Third, May’s deal does nothing to protect workers’ rights and environmental protections. Her so-called ‘commitments’ on rights have been soundly rejected by trade unions. As Frances O’Grady said only last week: “The PM again claims that she’s got a plan to protect rights at work. That’s not true… She hasn’t seriously engaged with our concerns. Our hard-won rights are still under threat.” Why would a Labour MP ally him or herself with a Tory Prime Minister against the unions, whose role it is to protect and extend workers’ rights?
Mann goes on to say that two thirds of Labour-held seats voted to leave the EU in 2017. Like most statistics, this misrepresents a far more complex picture. Most of the Leave voters in Labour seats in 2016 weren’t our voters in the first place. Of Labour voters, the vast majority (around two thirds) voted Remain in 2016. As Brexit has unfolded, Labour voters are the group most likely to have shifted from Leave to Remain. Labour is a Remain party, with a Remain voter base. For the Leave voters we have left, polls show that Brexit is not a priority – their main goal is a Labour government.
Mann makes the case that supporting a second referendum could be to Labour what tuition fees were to the Liberal Democrats in 2016. The reality is that it’s entirely possible for Labour to have its own tuition fees moment over Brexit – not by supporting a second referendum, but by denying it. Polls over the last year have consistently shown that Labour picks up votes and seats if we back a public vote and remain, but if we support Brexit – any Brexit – we lose votes and seats. For example, an ICM poll of Labour’s 41 most marginal seats found that we keep every one if our policy is to support a second referendum and Remain. Conversely, we lose all but one if we support any kind of Brexit.
Voting for May’s deal won’t win Labour MPs many friends among Leave voters either. The Tory deal is far less popular than staying in the EU, and less popular than ‘no deal’. Labour MPs worried about losing their seats should be more concerned about their Remain voters – in every Labour seat, a majority of their voters – ditching them for the Liberal Democrats, Greens, SNP or The Independent Group, than about Leave voters leaving them for the Tories or UKIP.

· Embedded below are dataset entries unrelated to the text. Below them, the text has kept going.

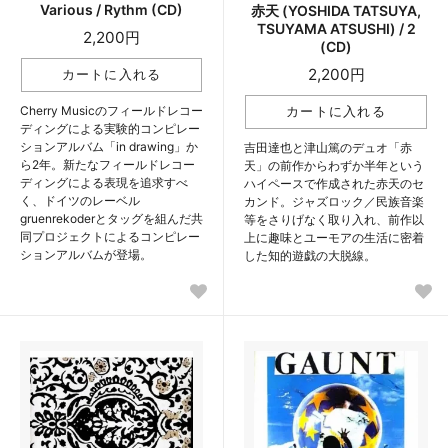
Various / Rythm (CD)
赤天 (YOSHIDA TATSUYA,
TSUYAMA ATSUSHI) / 2
2,200円
(CD)
2,200円
Cherry Musicのフィールドレコー
ディングによる実験的コンピレー
ションアルバム「in drawing」か
吉田達也と津山篤のデュオ「赤
ら2年。新たなフィールドレコー
天」の前作からわずか半年という
ディングによる表現を追求すべ
ハイペースで作成された赤天のセ
く、ドイツのレーベル
カンド。ジャズロック／民族音楽
gruenrekoderとタッグを組んだ共
等をさりげなく取り入れ、前作以
同プロジェクトによるコンピレー
上に趣味とユーモアの生活に密着
ションアルバムが登場。
した知的遊戯の大脱線。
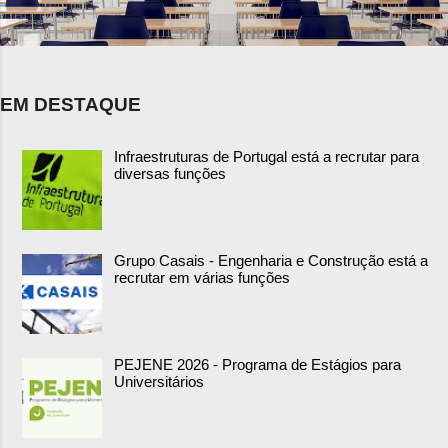
EM DESTAQUE
Infraestruturas de Portugal está a recrutar para
diversas funções
Grupo Casais - Engenharia e Construção está a
recrutar em várias funções
PEJENE 2026 - Programa de Estágios para
Universitários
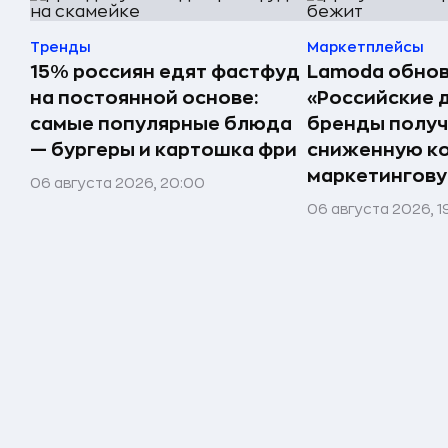
Тренды
Маркетплейсы
15% россиян едят фастфуд
Lamoda обнов
на постоянной основе:
«Российские 
самые популярные блюда
бренды получ
— бургеры и картошка фри
сниженную к
маркетингов
06 августа 2026, 20:00
06 августа 2026, 1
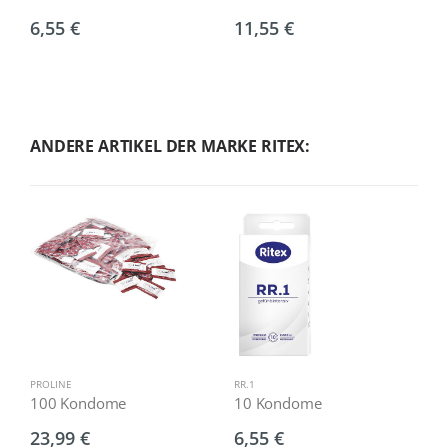
(
6,55 €
11,55 €
5
ANDERE ARTIKEL DER MARKE RITEX:
PROLINE
RR.1
I
100 Kondome
10 Kondome
1
23,99 €
6,55 €
6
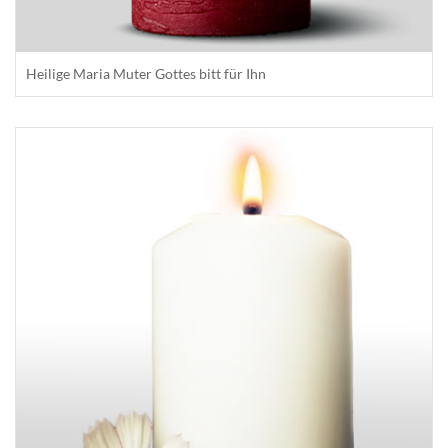
Heilige Maria Muter Gottes bitt für Ihn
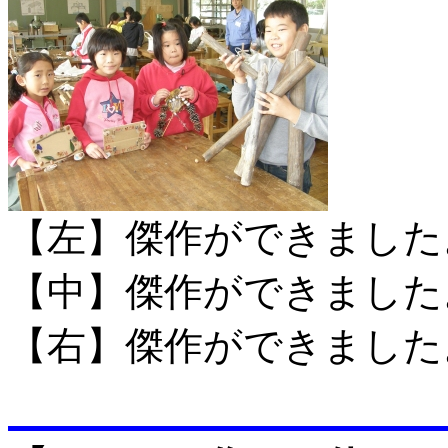
【左】傑作ができました
【中】傑作ができました
【右】傑作ができました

None of this means Mann is not right to say that the party needs to pay more attention to traditional Labour voters. This is essential, both to address the causes of the Leave vote and to ensure that the next Labour government prioritises the left behind from day one. But if helping the voters of Bassetlaw, harmed by years of austerity, increasing insecurity and patchwork social services is the goal, voting for May’s deal takes us no closer. Even Theresa May reportedly sees Brexit as damage limitation. At the next meaningful vote, Labour MPs must either reject her deal or support a compromise that involves abstaining on the deal subject to it being put to a public vote. Then the people of Bassetlaw can make their choice.